Wearing Lightly the Burden of Precedent
- Jan 7, 2025
- 2 min read
Over the past few years, I’ve been editor of a little, century-old, book series for ASOR: the Annual. From time to time, I get asked whether a proposed title would be appropriate for this series.
My general response is “sure!” A brief perusal of the series’s history shows that we’ve published all kinds of things. Most volumes are decidedly archaeological in character, but that’s more of a concession to the historical scope of ASOR publications than necessarily the character of ASOR per se or the interests of our members. In other words, I take precedent with a grain of salt.
The same is true for my time at the helm of North Dakota Quarterly. Over the past few months, I’ve been rather casually researching the history of the Quarterly. It is striking how much the journal has changed direction, focus, content, and style over the past 90+ issues.
These experience got my thinking a bit about precedent. Over the last 20 years in higher education (and kicking about institutions like ASOR and the American School of Classical Studies at Athens), I’ve heard a good bit about precedent. In most settings, precedent in an excuse not to do something. Deans and provosts evoke precedent to refuse faculty (and presumably student) requests. Precedent is trotted out in committee and board meetings as a potential consequence for a particular action. In these contexts, it seems to be the fear of setting a precedent that is a powerful motivating factor these days.
It has always struck me as odd that groups and administrators seem so shackled by past actions. What is particularly disappointing is that the constraints purportedly imposed by precedent exist outside of the growing body of articulated policies and rules. In other words, precedent in an additional, self-imposed, burden that administrators and committees take on to further constrain their actions.
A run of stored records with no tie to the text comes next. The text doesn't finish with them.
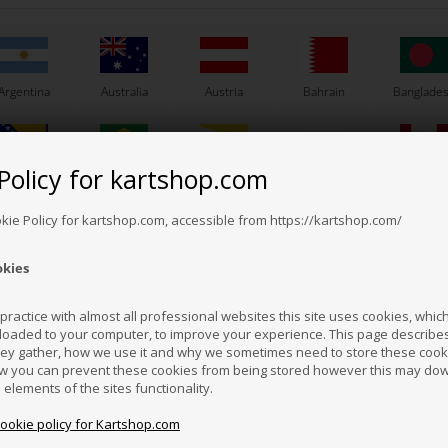
Argentina
Australia
Austria
Bahrain
Banglade
Others also bought
Policy for kartshop.com
Bosnia &
Brazil
Brunei
Bulgaria
Canada
erzegovina
Darussalam
okie Policy for kartshop.com, accessible from https://kartshop.com/
okies
Croatia
Cyprus
Czech Republic
El Salvador
Finland
ractice with almost all professional websites this site uses cookies, which 
loaded to your computer, to improve your experience. This page describe
hey gather, how we use it and why we sometimes need to store these cooki
Hong Kong
Hungary
Iceland
India
Indonesi
w you can prevent these cookies from being stored however this may do
n elements of the sites functionality.
cookie policy for Kartshop.com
This has always struck me as a bit bizarre. After all, universities (and professional organizations) love to celebrate “unprecedented” aspects of their institutions whether it be campus construction projects, research, or new programs and departments. In fact, the ability to defy precedent is by definition a key element of “innovation” in research and teaching. It is fundamental to the Kuhnian notion of “the paradigm shift” and is almost synonymous with knowledge making. Any teacher worth their salt knows that in the classroom, we have the ability to innovate and experiment without setting precedent. In fact, I regularly tell my students that I want to try something new and stress that this is NOT precedent setting. Indeed, the key difference between policy and precedent is that the former is quite difficult to escape whereas the latter almost begs us to defy it.
This is all a preamble to say that one of my projects for the New Year is to wear more lightly the burden of precedent and encourage others to do the same especially in institutions and organizations that already struggle under the weight of too much regulation and policy (and are bracing for another round of regulations in the near future). Now seems to be a particularly good time to defy precedent and encourage others to do the same.